Bob Knight: The Unauthorized Biography is the first comprehensive biography of Knight, one of the most successful and controversial coaches in the history of American sports. Detailing the entire scope of Knight's playing and coaching career through extensive interviews -- including many with people who have never gone on record about him before -- authors Steve Delsohn and Mark Heisler give a candid yet balanced account of the man who will likely end up as the all-time winningest coach in college basketball.

In 1965, at age twenty-four, Bobby Knight became the head basketball coach at Army and began a career that would soon take him to Indiana University, where for the next twenty-nine years he would become the game's most famous and notorious coach. While there, he won three national championships (1976, '81, '87) and once compiled a perfect 32-0 record with an amazing 63-1 record over two seasons. Knight was NCAA Coach of the Year three times (1975, '76, '89) and coached U.S. teams to gold medals in both the Olympics and the Pan-Am Games. Yet he is equally, if not more, famous for some of his misbehaviors -- pulling his team off the court against the Soviets, making insensitive comments about rape to Connie Chung, putting a tampon in a player's locker to let him know that Knight thought he was a wimp -- and other alleged misbehaviors: kicking his own son Patrick during a game, stuffing an LSU fan into a trash can, assaulting a policeman in Puerto Rico -- and the list goes on. One of Knight's closest friends once said of him, "Bob Knight is an asshole. But he knows it and he tries like hell to make up for it." Unfortunately, over the years there has been more and more to make up for.

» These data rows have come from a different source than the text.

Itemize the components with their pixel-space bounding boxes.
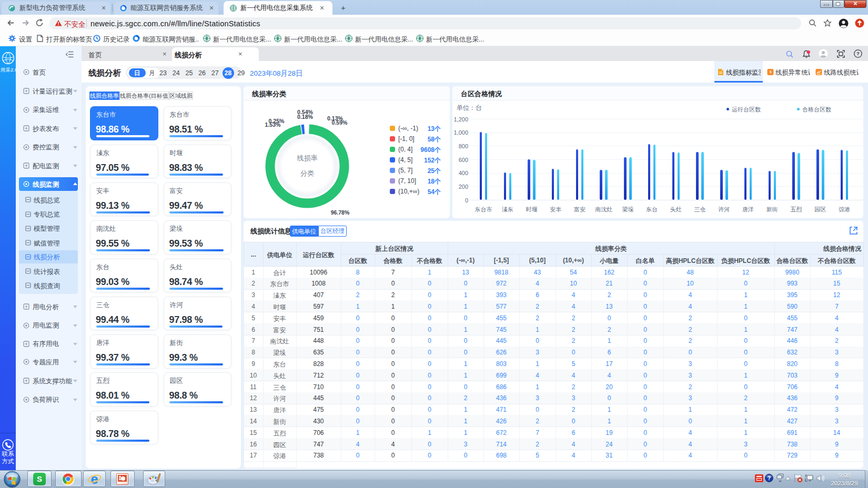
svg-text:分类: 分类 (300, 169, 314, 177)
svg-text:e: e (90, 472, 98, 486)
svg-text:?: ? (856, 50, 860, 56)
svg-text:?: ? (768, 475, 771, 481)
svg-text:线损率: 线损率 (297, 154, 318, 162)
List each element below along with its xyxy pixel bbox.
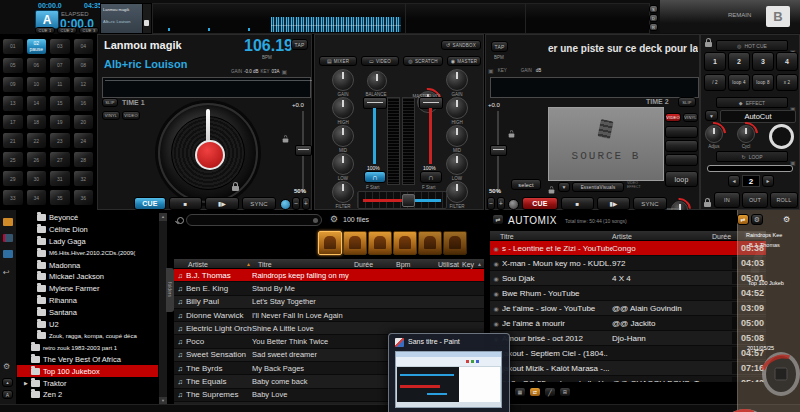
folder-item[interactable]: Mylene Farmer	[17, 283, 158, 295]
track-scroll-up-icon[interactable]: ▲	[477, 261, 482, 267]
vinyl-mode-button[interactable]: VINYL	[102, 111, 120, 120]
performance-pad[interactable]: 15	[49, 95, 71, 112]
column-title[interactable]: Titre	[500, 233, 514, 240]
volume-fader-a-track[interactable]	[373, 108, 376, 164]
jog-wheel[interactable]	[158, 103, 258, 203]
automix-row[interactable]: Je l'aime à mourir @@ Jackito 05:00	[490, 316, 766, 331]
performance-pad[interactable]: 24	[73, 132, 95, 149]
column-title[interactable]: Titre	[258, 261, 272, 268]
cue-point-button[interactable]: CUE 3	[79, 27, 99, 34]
sync-button[interactable]: SYNC	[242, 197, 276, 210]
font-size-button[interactable]: A	[2, 390, 13, 399]
stop-button[interactable]: ■	[561, 197, 594, 210]
cue-point-button[interactable]: CUE 1	[35, 27, 55, 34]
automix-row[interactable]: Je t'aime - slow - YouTube @@ Alain Govi…	[490, 301, 766, 316]
folder-item[interactable]: Céline Dion	[17, 224, 158, 236]
performance-pad[interactable]: 25	[2, 151, 24, 168]
video-source-panel[interactable]: SOURCE B	[548, 107, 664, 181]
loop-out-button[interactable]: OUT	[742, 192, 768, 208]
performance-pad[interactable]: 16	[73, 95, 95, 112]
album-cover[interactable]	[418, 231, 442, 255]
visuals-dropdown-arrow[interactable]: ▼	[558, 182, 570, 192]
overview-waveform-strip[interactable]	[152, 3, 650, 34]
album-cover[interactable]	[368, 231, 392, 255]
hotcue-button[interactable]: 2	[728, 52, 750, 71]
performance-pad[interactable]: 28	[73, 151, 95, 168]
performance-pad[interactable]: 33	[2, 189, 24, 206]
slip-button[interactable]: SLIP	[678, 97, 696, 107]
eq-knob[interactable]	[332, 153, 354, 175]
performance-pad[interactable]: 26	[26, 151, 48, 168]
automix-row[interactable]: Sou Djak 4 X 4 05:01	[490, 271, 766, 286]
performance-pad[interactable]: 13	[2, 95, 24, 112]
track-row[interactable]: Billy Paul Let's Stay Together	[174, 296, 484, 309]
overview-mode-button[interactable]: S	[649, 5, 658, 13]
play-button[interactable]: ▮▶	[597, 197, 630, 210]
track-row[interactable]: Ben E. King Stand By Me	[174, 282, 484, 295]
deck-b-waveform-box[interactable]	[490, 77, 699, 98]
overview-mode-button[interactable]: D	[649, 14, 658, 22]
automix-options-gear-icon[interactable]	[751, 214, 763, 225]
video-slot-button[interactable]	[665, 126, 698, 138]
folder-item[interactable]: Mickael Jackson	[17, 271, 158, 283]
add-folder-icon[interactable]: ⊞	[559, 387, 571, 397]
favorites-folder-icon[interactable]	[3, 218, 13, 226]
automix-row[interactable]: jakout Mizik - Kalòt Marasa -... 07:16	[490, 361, 766, 376]
deck-a-waveform-box[interactable]	[102, 77, 311, 98]
eq-knob[interactable]	[446, 153, 468, 175]
overview-mode-button[interactable]: R	[649, 23, 658, 31]
loop-lock-icon[interactable]	[704, 202, 711, 207]
automix-row[interactable]: X-man - Moun key mo - KUDL.. 972 04:03	[490, 256, 766, 271]
loop-size-button[interactable]: loop 4	[728, 74, 750, 91]
deck-b-loop-knob[interactable]	[508, 199, 519, 210]
performance-pad[interactable]: 07	[49, 57, 71, 74]
loop-sample-button[interactable]: loop	[665, 171, 698, 187]
tap-button[interactable]: TAP	[291, 39, 308, 50]
automix-toggle-icon[interactable]: ⇄	[492, 214, 504, 225]
headphone-b-button[interactable]: ∩	[420, 171, 442, 183]
performance-pad[interactable]: 11	[49, 76, 71, 93]
edit-pencil-icon[interactable]: ╱	[544, 387, 556, 397]
performance-pad[interactable]: 20	[73, 114, 95, 131]
performance-pad[interactable]: 18	[26, 114, 48, 131]
vinyl-toggle-button[interactable]: VINYL	[683, 113, 698, 122]
eq-knob[interactable]	[332, 125, 354, 147]
collapse-button[interactable]: ▲	[2, 378, 13, 387]
eq-knob[interactable]	[446, 125, 468, 147]
eq-knob[interactable]	[446, 69, 468, 91]
limiter-gauge-small[interactable]	[762, 352, 800, 396]
list-options-gear-icon[interactable]	[330, 214, 338, 224]
automix-row[interactable]: Amour brisé - oct 2012 Djo-Hann 05:08	[490, 331, 766, 346]
folder-item[interactable]: The Very Best Of Africa	[17, 354, 158, 366]
eq-knob[interactable]	[446, 97, 468, 119]
video-lock-icon[interactable]	[549, 190, 555, 194]
performance-pad[interactable]: 02 pause	[26, 38, 48, 55]
performance-pad[interactable]: 31	[49, 170, 71, 187]
performance-pad[interactable]: 01	[2, 38, 24, 55]
hotcue-button[interactable]: 4	[776, 52, 798, 71]
sideview-gear-icon[interactable]	[783, 215, 790, 224]
preview-thumbnail[interactable]	[395, 351, 502, 408]
performance-pad[interactable]: 08	[73, 57, 95, 74]
select-button[interactable]: select	[511, 179, 541, 190]
search-clear-icon[interactable]	[313, 218, 318, 223]
mixer-tab-video[interactable]: ▭VIDEO	[361, 56, 399, 66]
column-key[interactable]: Key	[462, 261, 474, 268]
hotcue-button[interactable]: 1	[704, 52, 726, 71]
cue-point-button[interactable]: CUE 2	[57, 27, 77, 34]
loop-roll-button[interactable]: ROLL	[770, 192, 798, 208]
track-row[interactable]: B.J. Thomas Raindrops keep falling on my	[174, 269, 484, 282]
album-cover[interactable]	[443, 231, 467, 255]
crossfader[interactable]	[357, 191, 447, 209]
shuffle-icon[interactable]: ⇄	[529, 387, 541, 397]
eq-knob[interactable]	[332, 69, 354, 91]
automix-row[interactable]: 012 - GO 55s - dancehall - Y... @@ CHACO…	[490, 376, 766, 382]
video-toggle-button[interactable]: VIDEO	[665, 113, 681, 122]
headphone-a-button[interactable]: ∩	[364, 171, 386, 183]
camera-icon[interactable]: ▦	[514, 387, 526, 397]
performance-pad[interactable]: 36	[73, 189, 95, 206]
folder-item[interactable]: M6.Hits.Hiver.2010.2CDs.(2009(	[17, 247, 158, 259]
video-slot-button[interactable]	[665, 140, 698, 152]
performance-pad[interactable]: 21	[2, 132, 24, 149]
back-icon[interactable]: ↩	[3, 268, 10, 277]
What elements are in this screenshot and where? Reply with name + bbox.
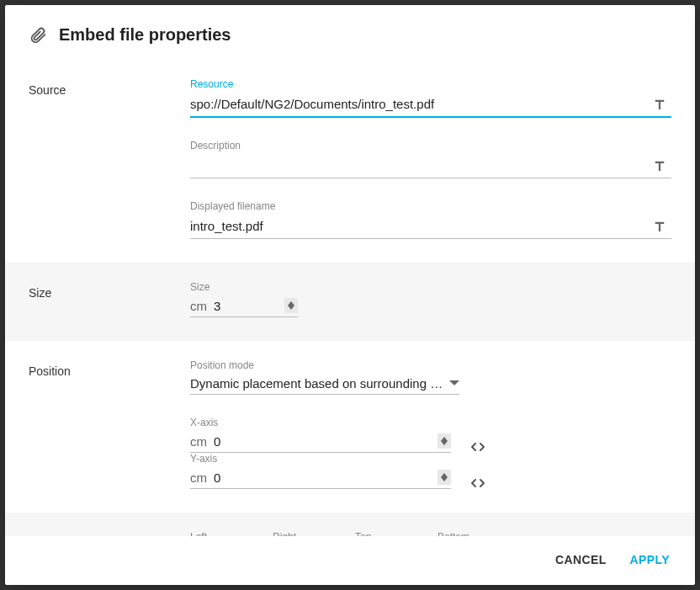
text-formula-icon[interactable]	[648, 219, 671, 234]
size-field-label: Size	[190, 281, 671, 293]
description-label: Description	[190, 140, 671, 151]
yaxis-unit: cm	[190, 470, 207, 485]
yaxis-input[interactable]	[214, 470, 431, 485]
attachment-icon	[29, 26, 47, 45]
dialog-header: Embed file properties	[5, 5, 695, 60]
yaxis-expand-icon[interactable]	[469, 477, 486, 489]
displayed-filename-input[interactable]	[190, 217, 648, 235]
size-unit: cm	[190, 299, 207, 313]
displayed-filename-label: Displayed filename	[190, 200, 671, 212]
position-section: Position Position mode Dynamic placement…	[5, 341, 695, 513]
embed-file-properties-dialog: Embed file properties Source Resource De…	[5, 5, 695, 585]
source-section-label: Source	[29, 78, 190, 239]
yaxis-label: Y-axis	[190, 453, 671, 465]
xaxis-expand-icon[interactable]	[469, 441, 486, 453]
text-formula-icon[interactable]	[648, 97, 671, 112]
chevron-down-icon	[449, 380, 459, 387]
size-section-label: Size	[29, 281, 190, 317]
margins-section: Margins Left cm	[5, 513, 695, 536]
text-formula-icon[interactable]	[648, 158, 671, 173]
apply-button[interactable]: Apply	[630, 553, 670, 566]
dialog-content: Source Resource Description	[5, 60, 695, 536]
xaxis-label: X-axis	[190, 417, 671, 428]
resource-input[interactable]	[190, 95, 648, 113]
size-input[interactable]	[214, 299, 278, 313]
size-section: Size Size cm	[5, 263, 695, 341]
position-mode-select[interactable]: Dynamic placement based on surrounding c…	[190, 376, 459, 395]
size-stepper[interactable]	[284, 298, 298, 313]
cancel-button[interactable]: Cancel	[555, 553, 607, 566]
xaxis-input[interactable]	[214, 434, 431, 449]
xaxis-unit: cm	[190, 434, 207, 449]
yaxis-stepper[interactable]	[438, 470, 451, 485]
source-section: Source Resource Description	[5, 60, 695, 263]
position-mode-value: Dynamic placement based on surrounding c…	[190, 376, 444, 391]
xaxis-stepper[interactable]	[438, 433, 451, 449]
dialog-footer: Cancel Apply	[5, 536, 695, 585]
position-section-label: Position	[29, 359, 190, 489]
position-mode-label: Position mode	[190, 359, 671, 371]
resource-label: Resource	[190, 78, 671, 90]
description-input[interactable]	[190, 157, 648, 174]
dialog-title: Embed file properties	[59, 25, 231, 45]
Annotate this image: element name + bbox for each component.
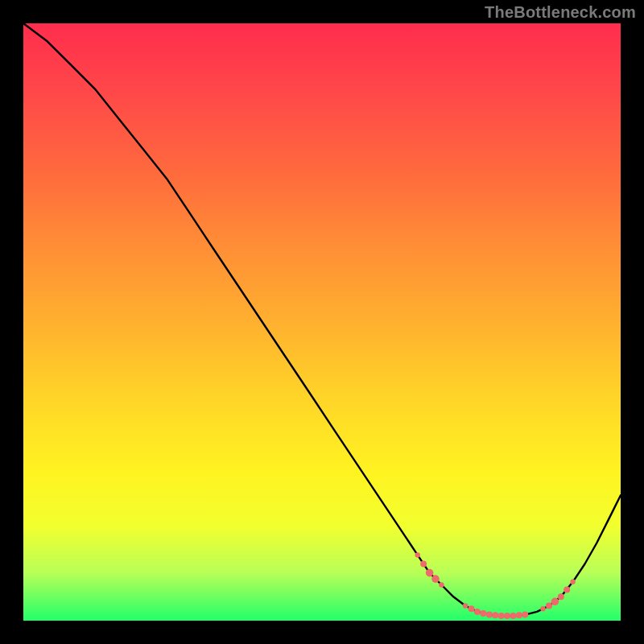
marker-dot — [540, 606, 545, 611]
plot-area — [23, 23, 621, 621]
marker-dot — [498, 613, 505, 619]
marker-dot — [480, 610, 486, 617]
marker-dot — [570, 580, 575, 584]
marker-dot — [546, 603, 552, 609]
marker-dot — [510, 613, 516, 619]
marker-dot — [522, 612, 528, 618]
chart-frame: TheBottleneck.com — [0, 0, 644, 644]
chart-svg — [23, 23, 621, 621]
watermark-text: TheBottleneck.com — [485, 3, 636, 22]
marker-dot — [564, 586, 570, 592]
marker-dot — [551, 598, 559, 606]
marker-dot — [474, 609, 481, 615]
marker-dot — [558, 593, 564, 600]
marker-dot — [469, 605, 475, 612]
marker-dot — [415, 552, 420, 557]
marker-dot — [504, 613, 510, 619]
curve-line — [23, 23, 621, 616]
marker-dot — [516, 612, 522, 618]
marker-dot — [492, 612, 498, 618]
marker-dot — [420, 561, 427, 568]
marker-dot — [463, 603, 468, 608]
marker-dot — [486, 612, 493, 618]
marker-dot — [439, 582, 444, 587]
marker-dot — [431, 575, 440, 583]
marker-dot — [426, 569, 434, 577]
highlight-markers — [415, 552, 576, 619]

The story of Bob Knight has moved on to Texas Tech, where he continues his quest to become the winningest college basketball coach of all time. He already is the most fascinating. Love him or loathe him, Knight keeps winning and forces you to watch him and have an opinion. Bob Knight: The Unauthorized Biography is an extraordinary look at a legendary coach with a monumental temper and an appetite for confrontation.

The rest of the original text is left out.